Pixar aficionados will no doubt remember the mantra set out by Messrs Lasseter, Doctor and Stanton during the hallowed maiden voyage regarding a story of certain toys. The dogme in question? “no ‘I Want’ moment, no songs, no ‘Happy Village’ and no love story”. Brave may not have a ‘love story’ per-se (besides a maternal one, sort of counts) but the film sees Pixar in some fashion giving into the rules it set out to dodge. It even has its ‘I Want’ song in the form of a soaring ballad courtesy of Julie Fowlis. What is proven here however is a maturity in the core concept of an unruly teenager unwittingly setting in motion potentially destructive events, but where there is an oiled machine, some bozo with a spanner can’t be far.

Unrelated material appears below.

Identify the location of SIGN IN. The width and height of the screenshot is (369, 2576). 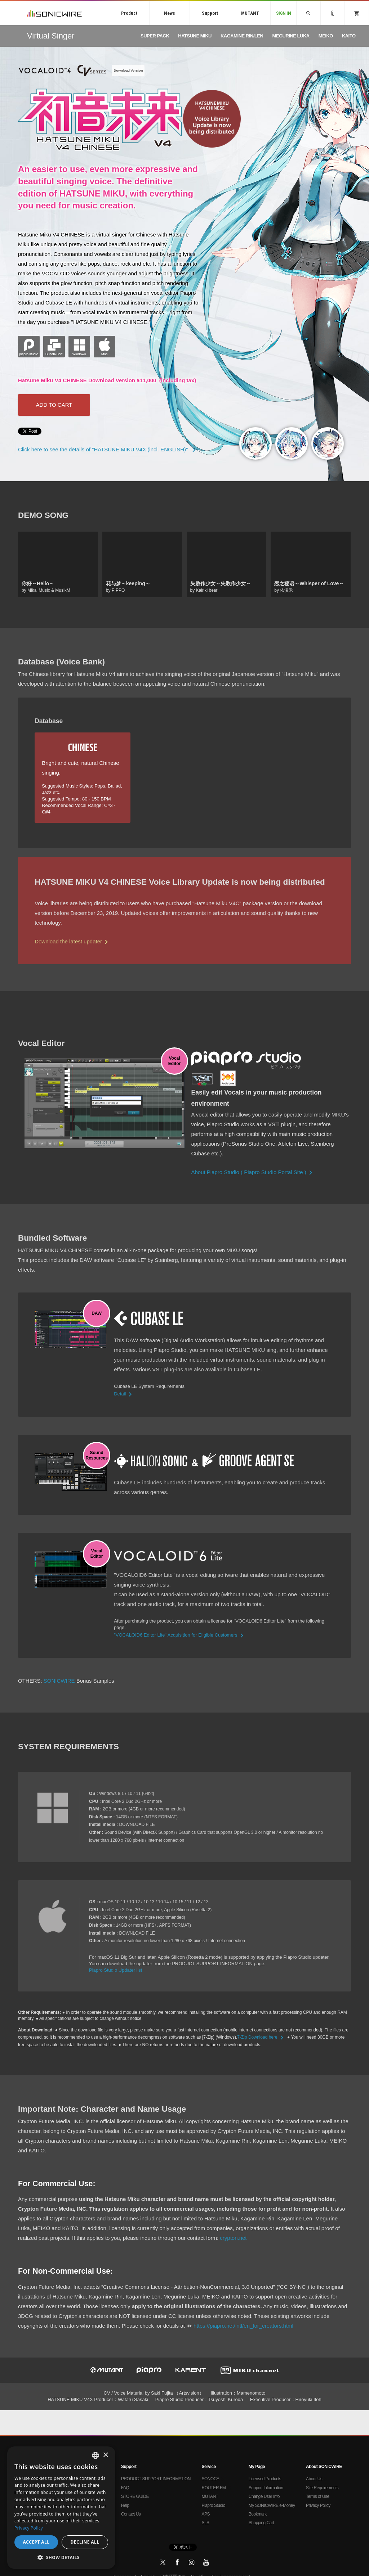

Merida has all the yearning and restlessness of Ariel and she’s lovingly rendered with millions of vibrant ginger curls like a caricatured Lily Cole. Vocally Kelly McDonald provides the right blend of highland verve and the youthful pop to bring Merida to life. Her efforts are notable although cracks in her vocal performance are to be aimed at the director rather than the actress; lines that really ought to be whispered or at least spoken in hushed tones are telegraphed broadly and lose their impact. Furthermore, it doesn’t help that the comedic beats that are prized in Pixar’s stable are so incessant here. Not one scene can play without something crashing, banging or whomping through any sober moment. After the twenty-third bout between lug-headed Dingwall and Macintosh (the latter named for Pixar founding father Steve Jobs) clans, the abundance of levity becomes tiresome.

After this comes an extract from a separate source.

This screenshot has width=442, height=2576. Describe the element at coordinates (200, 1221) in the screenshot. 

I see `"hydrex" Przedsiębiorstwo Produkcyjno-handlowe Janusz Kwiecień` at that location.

The many fact-finders that Mark Andrews and Brenda Chapman’s (the film’s former director, still receives a credit) teams does show as their impressionistic Scottish vistas of sunset burnished scrubland and foggy mountains register an accurate (if superficial) authenticity. Elsewhere, timeworn Scottish stereotypes are played for laughs (re: kilt gags) and Kevin McKidd voices a young suitor with an impenetrable brogue (a no-BS reading played up for bemused Californians) and Merida’s steed is called Angus (Scottish, obviously). The downside of such a fervent attention to detail only highlights obvious localisations to counter non-Scot confusion. “I’m as nekkid as a wee ‘bah-bey”. Well, it seems that three ‘bairns’ that turn into bear cubs is would have been a tongue twister too far for the non-initiated (yet Jock in Lady and the Tramp say’s ‘wee bairn’).

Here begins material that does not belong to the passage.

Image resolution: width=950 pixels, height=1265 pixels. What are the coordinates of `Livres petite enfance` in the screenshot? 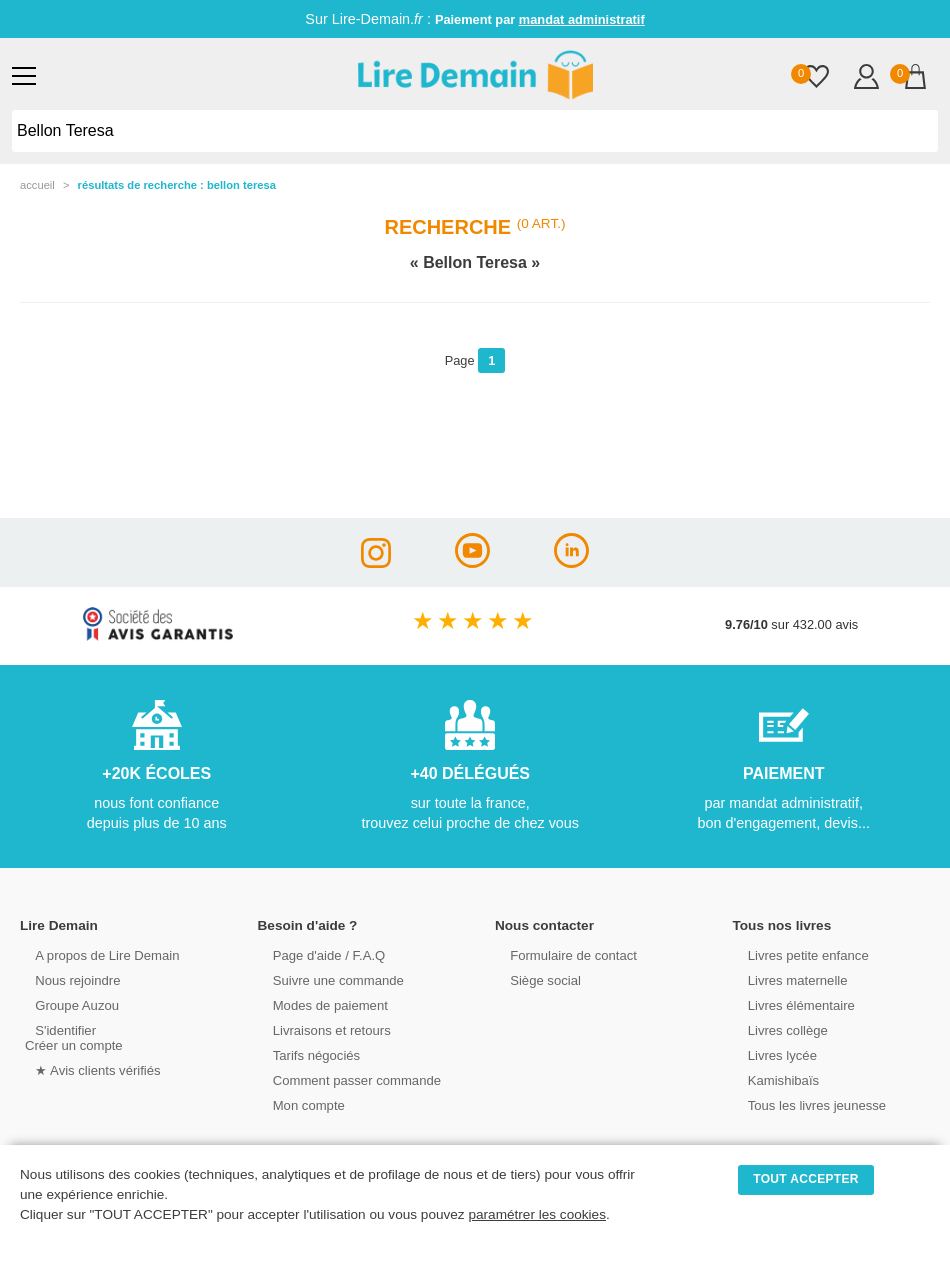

At times Brave ends up evoking memories of Disney’s Pocahontas, wherein the attempt to shift from goofy toons’ to earnest fable-making was offset by an awkward allegiance to a bumbling racoon and his hummingbird sidekick. Brave similarly shuffles between a story of mother-daughter bonding whilst cracking too many kilts and goolies gags (a witch with a answerphone cauldron is a contemporary tie-in to far). The jokes toe a line of crudity that is hardly becoming (boob jokes, really?) and whilst any successful attempt of lightness is welcomed, enough is at times, enough. If you’re going to impress upon us a newfound maturity, you do have grim it up and act the part.